Борис тяжело выпустил воздух через ноздри. Стоило потерпеть. Оно всё того стоило.

— Извините, батюшка, не моё это всё, эти опосредованные касания. Скоро домой?

— Не твоё… Все вы поначалу кочевряжитесь, а потом как понимаете, где она, благодать — сами тянетесь. Вон, гляди, Сашка Миронов тоже не понимал, а теперь жена его приезжает силком забирать. Он тут как на курорте. Но… хозяин-барин. Хочешь уехать — уедешь. Ты мне скажи, Нья к тебе ещё по ночам приходит?

— Приходит каждый раз, как побуду на кладбище. Последний раз просто пришёл и сидел молча. Не потрошил меня, как это обычно случалось, а просто сидел и молчал. Если честно, это даже страшнее.

— Ты не бойся. Это значит, что поправляешься. Вакомбози — помощники, добрые духи… Ну, вынужденные быть добрыми. Ты, вот что, сегодня ещё разок на кладбище сходи. Если Нья во снах больше не придёт, значит, твои могильные ужины закончатся. Останутся только молитвы да труд на свежем воздухе. Глядишь, и пораньше тебя домой отпустим.

— Спасибо, Заотец!

— Да я-то что? Благодари Вакомбози!

∗ ∗ ∗

Вечером Борис собрал с собой гостинцы: немного печенья, недорогих конфет, перелил во фляжку чистого самогона без местных чудодейственных примесей.
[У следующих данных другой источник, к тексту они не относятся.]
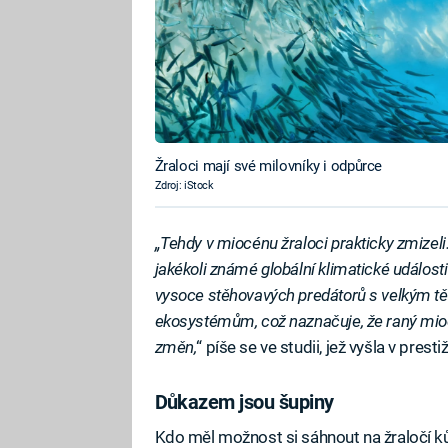
Žraloci mají své milovníky i odpůrce
Zdroj: iStock
„Tehdy v miocénu žraloci prakticky zmizeli
jakékoli známé globální klimatické události 
vysoce stěhovavých predátorů s velkým tě
ekosystémům, což naznačuje, že raný mio
změn,
“ píše se ve studii, jež vyšla v prest
Důkazem jsou šupiny
Kdo měl možnost si sáhnout na žraločí kůži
С закатом он вышел из дома и неторопливо побрёл в сторону кладбища.

Добравшись до места, он аккуратно разложил новое угощение, старое уже куда-то делось.

— Ну что, Ярослав Денисович, ждёшь? Мне теперь пьянствовать можно, но водку эту кровавую я так и не полюбил, а обычную — почему нет?
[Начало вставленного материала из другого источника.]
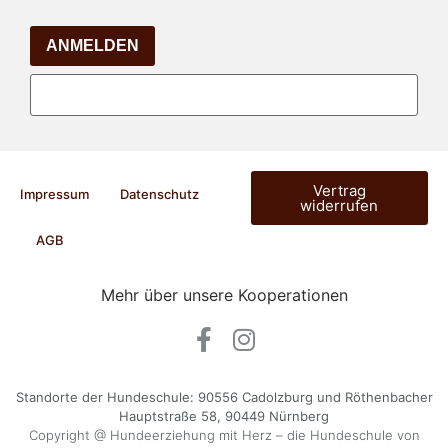
ANMELDEN
Vertrag
Impressum
Datenschutz
widerrufen
AGB
Mehr über unsere Kooperationen
Standorte der Hundeschule: 90556 Cadolzburg und Röthenbacher
Hauptstraße 58, 90449 Nürnberg
Copyright @ Hundeerziehung mit Herz – die Hundeschule von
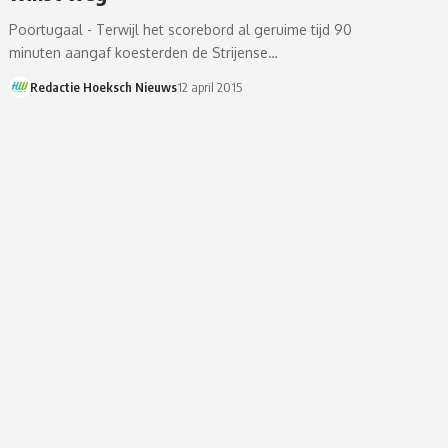
Poortugaal - Terwijl het scorebord al geruime tijd 90
minuten aangaf koesterden de Strijense…
Redactie Hoeksch Nieuws
12 april 2015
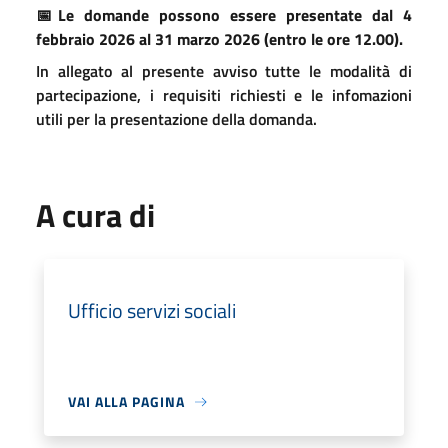
📅Le domande possono essere presentate dal 4
febbraio 2026 al 31 marzo 2026 (entro le ore 12.00).
In allegato al presente avviso tutte le modalità di
partecipazione, i requisiti richiesti e le infomazioni
utili per la presentazione della domanda.
A cura di
Ufficio servizi sociali
VAI ALLA PAGINA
Борис поставил на землю две железные рюмки, разлил.

— Ну, будем? За тебя — не чокаясь.

Борис не успел даже крякнуть после того, как выпил, в кармане завибрировал мобильник. Звонила жена.
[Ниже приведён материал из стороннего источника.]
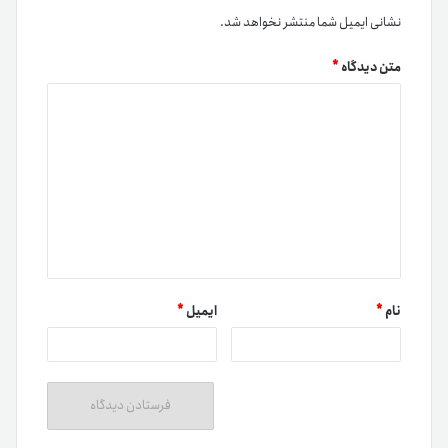
نشانی ایمیل شما منتشر نخواهد شد.
متن دیدگاه
*
نام
*
ایمیل
*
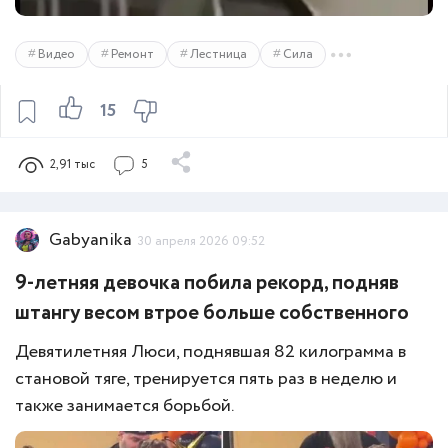
Видео
Ремонт
Лестница
Сила
15
2,91 тыс
5
Gabyanika
30 апреля 2026 09:52
9-летняя девочка побила рекорд, подняв
штангу весом втрое больше собственного
Девятилетняя Люси, поднявшая 82 килограмма в
становой тяге, тренируется пять раз в неделю и
также занимается борьбой.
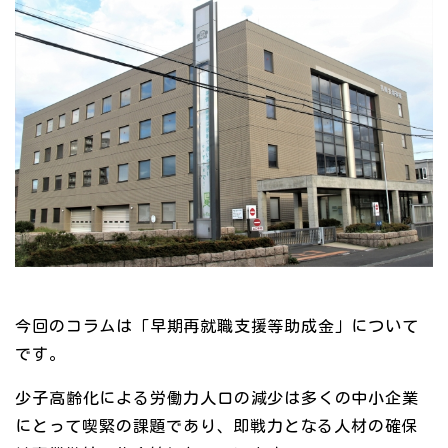
今回のコラムは「早期再就職支援等助成金」について
です。
少子高齢化による労働力人口の減少は多くの中小企業
にとって喫緊の課題であり、即戦力となる人材の確保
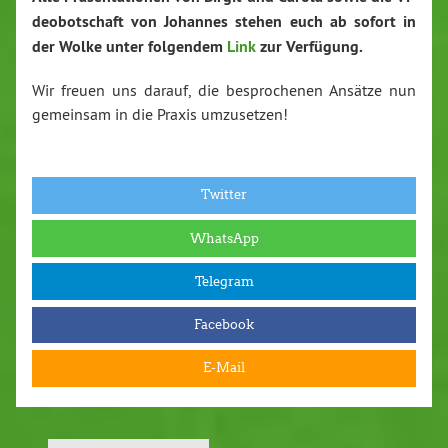
deo­bot­schaft von Johannes stehen euch ab sofort in
der Wolke unter folgendem
Link
zur Verfügung.
Wir freuen uns darauf, die be­spro­che­nen Ansätze nun
gemeinsam in die Praxis um­zu­set­zen!
Twitter
WhatsApp
Telegram
Facebook
E-Mail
— Да, Марина, привет. Мне сейчас немного неудо…

— Боря, они забрали нашего мальчика! — в голосе звенела паника.

— Что?.. Как?

— Я не знаю-не знаю... Они дали Женечке трубку, один раз... Они тебя ждут, им ты нужен.

— Кто — ждут? Где ждут?

— Не знаю, номер скрыт, перезвонить не получается. Боря, Боренька, наш мальчик...

— А ну не реви! Всё, еду…

Борис вскочил на ноги, застыл на месте — куда бежать, кому звонить? Ночь на дворе. Где водителя взять? К черту! Попутку поймает, под колеса бросится! Ему уже ничего не страшно. Напоследок захотелось развеять этот холодный туман, разлившийся по легким после звонка, перекинуться словом хоть с кем-то, но рядом был лишь Ярослав Денисович и незримый, вездесущий Вакомбози Нья.

— Извините, Ярослав Денисович. Жена, — дурашливо откланялся Борис. Легче не стало. Толстяк с овальной фотографии смотрел не то с немым укором, не то с гастрономическим вожделением, точно Борис — особенно вкусный, смазанный сметаной вареник.